_Task statement:_
The required result is the exact run of lines beginning at the one containing "را رها کردند." and ending at the last line of the entries.

_Data for review:_

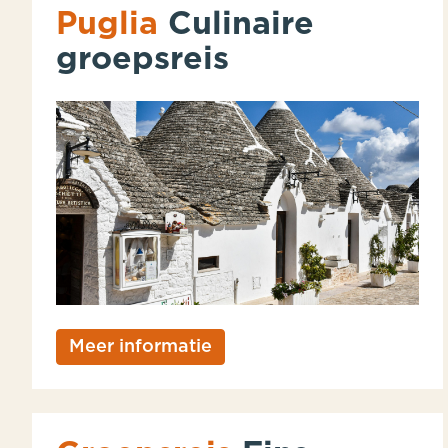
Puglia
Culinaire
groepsreis
Meer informatie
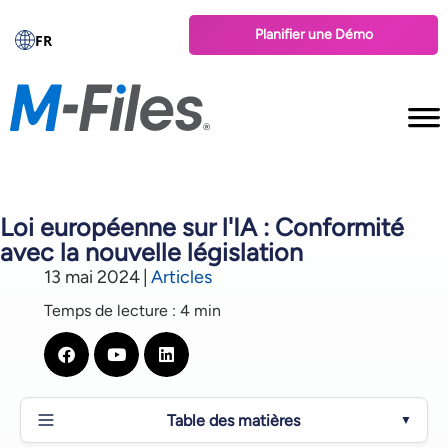
Planifier une Démo
FR
Loi européenne sur l'IA : Conformité
avec la nouvelle législation
13 mai 2024
|
Articles
Temps de lecture : 4 min
Table des matières
▼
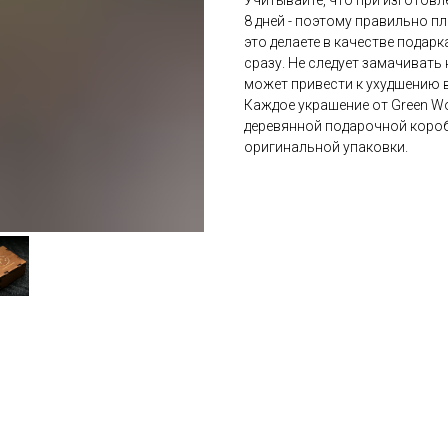
Учитывайте, что при изготовле
8 дней - поэтому правильно пл
это делаете в качестве подарк
сразу. Не следует замачивать к
может привести к ухудшению 
Каждое украшение от Green W
деревянной подарочной коробо
оригинальной упаковки.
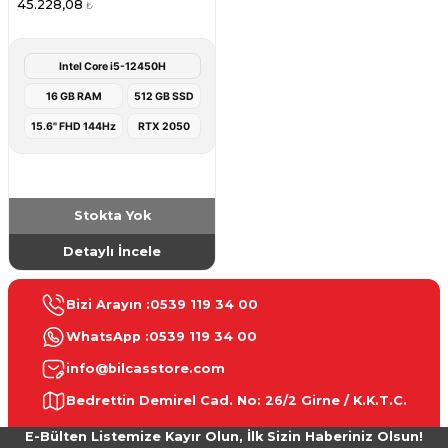
45.228,08
₺
Intel Core i5-12450H
16 GB RAM
512 GB SSD
15.6" FHD 144Hz
RTX 2050
Stokta Yok
Detaylı İncele
Bizi Arayın :
0539 119 34 00
WhatsApp :
0539 119 34 00
info@bilcasstore.com
Bedrettin Demirel Cad. No: 26/2 Girne / K.K.T.C.
E-Bülten Listemize Kayır Olun, İlk Sizin Haberiniz Olsun!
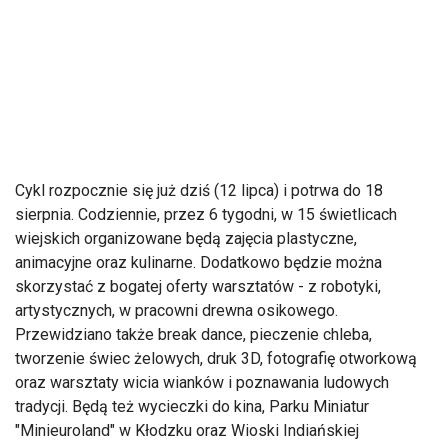
Cykl rozpocznie się już dziś (12 lipca) i potrwa do 18
sierpnia. Codziennie, przez 6 tygodni, w 15 świetlicach
wiejskich organizowane będą zajęcia plastyczne,
animacyjne oraz kulinarne. Dodatkowo będzie można
skorzystać z bogatej oferty warsztatów - z robotyki,
artystycznych, w pracowni drewna osikowego.
Przewidziano także break dance, pieczenie chleba,
tworzenie świec żelowych, druk 3D, fotografię otworkową
oraz warsztaty wicia wianków i poznawania ludowych
tradycji. Będą też wycieczki do kina, Parku Miniatur
"Minieuroland" w Kłodzku oraz Wioski Indiańskiej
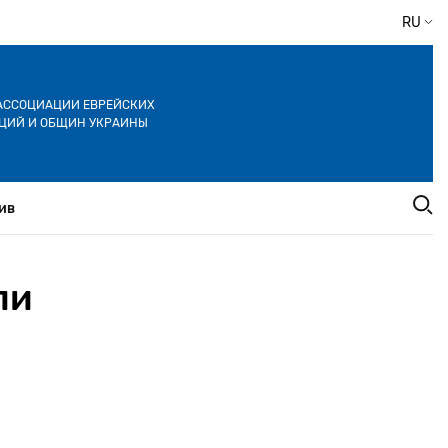
RU
АССОЦИАЦИИ ЕВРЕЙСКИХ
ЦИЙ И ОБЩИН УКРАИНЫ
ив
ли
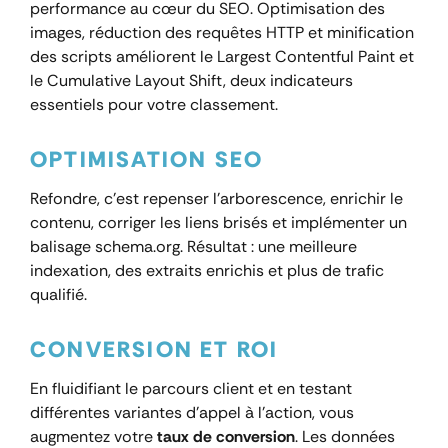
performance au cœur du SEO. Optimisation des
images, réduction des requêtes HTTP et minification
des scripts améliorent le Largest Contentful Paint et
le Cumulative Layout Shift, deux indicateurs
essentiels pour votre classement.
OPTIMISATION SEO
Refondre, c’est repenser l’arborescence, enrichir le
contenu, corriger les liens brisés et implémenter un
balisage schema.org. Résultat : une meilleure
indexation, des extraits enrichis et plus de trafic
qualifié.
CONVERSION ET ROI
En fluidifiant le parcours client et en testant
différentes variantes d’appel à l’action, vous
augmentez votre
taux de conversion
. Les données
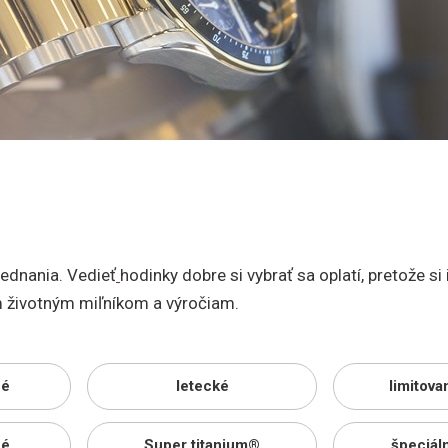
ednania. Vedieť
hodinky dobre si vybrať sa oplatí, pretože si
ým životným miľníkom a výročiam.
né
letecké
limitova
né
Super titanium®
špeciáln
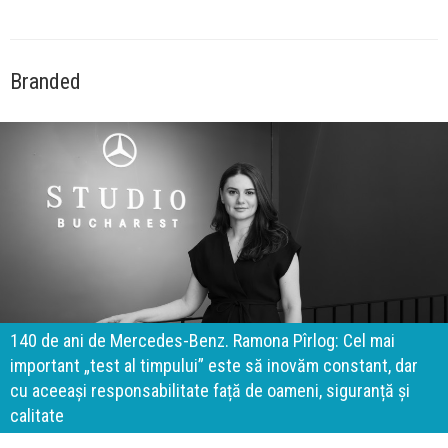
Branded
140 de ani de Mercedes-Benz. Ramona Pîrlog: Cel mai
important „test al timpului” este să inovăm constant, dar
cu aceeași responsabilitate față de oameni, siguranță și
calitate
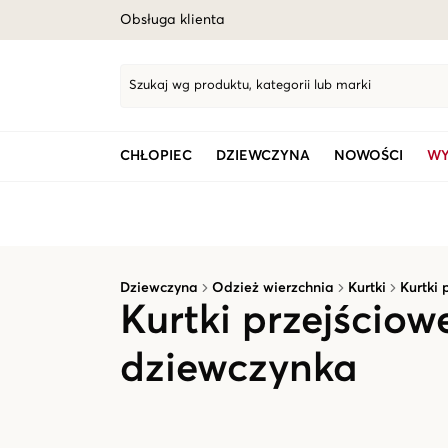
Obsługa klienta
Szukaj wg produktu, kategorii lub marki
CHŁOPIEC
DZIEWCZYNA
NOWOŚCI
WY
Dziewczyna
Odzież wierzchnia
Kurtki
Kurtki 
Kurtki przejściow
dziewczynka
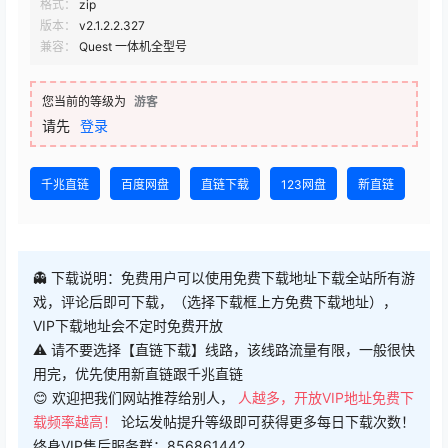
格式：
zip
版本：
v2.1.2.2.327
兼容：
Quest 一体机全型号
您当前的等级为
游客
请先
登录
千兆直链
百度网盘
直链下载
123网盘
新直链
👻 下载说明：免费用户可以使用免费下载地址下载全站所有游
戏，评论后即可下载，（选择下载框上方免费下载地址），
VIP下载地址会不定时免费开放
⚠ 请不要选择【直链下载】线路，该线路流量有限，一般很快
用完，优先使用新直链跟千兆直链
😊 欢迎把我们网站推荐给别人，
人越多，开放VIP地址免费下
载频率越高！
论坛发帖提升等级即可获得更多每日下载次数！
终身VIP售后服务群：856861442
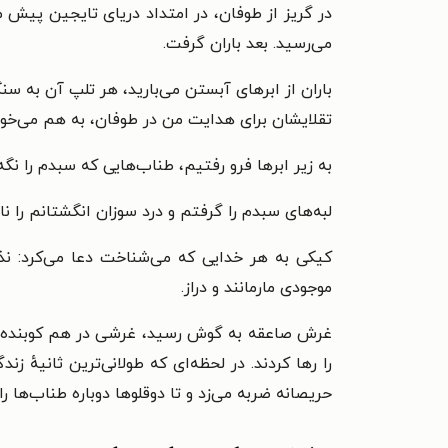
در گریز از طوفان، در امتداد دریای تایجین پیش
می‌رسید. بعد باران گرفت.
باران از ابرهای آبستن می‌بارید، هر تلپ آن به سنگی
تقلایشان برای هدایت من در طوفان، به هم می‌خور
به زیر ابرها فرو رفتیم، طناب‌هایی که سبدم را نگه د
لبه‌های سبدم را گرفتم و درد سوزان انگشتانم را نا
کیکی به هر خدایی که می‌شناخت دعا می‌کرد: نذار
موجودی مارمانند و دراز.
غرش صاعقه به گوش رسید، غرشی در هم کوبنده که م
را رها کردند. در لحظه‌ای که طولانی‌ترین ثانیهٔ زن
حریصانه ضربه می‌زد و تا دوقلوها دوباره طناب‌ها ر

_Exercise answer:_
را رها کردند. در لحظه‌ای که طولانی‌ترین ثانیهٔ زن
حریصانه ضربه می‌زد و تا دوقلوها دوباره طناب‌ها ر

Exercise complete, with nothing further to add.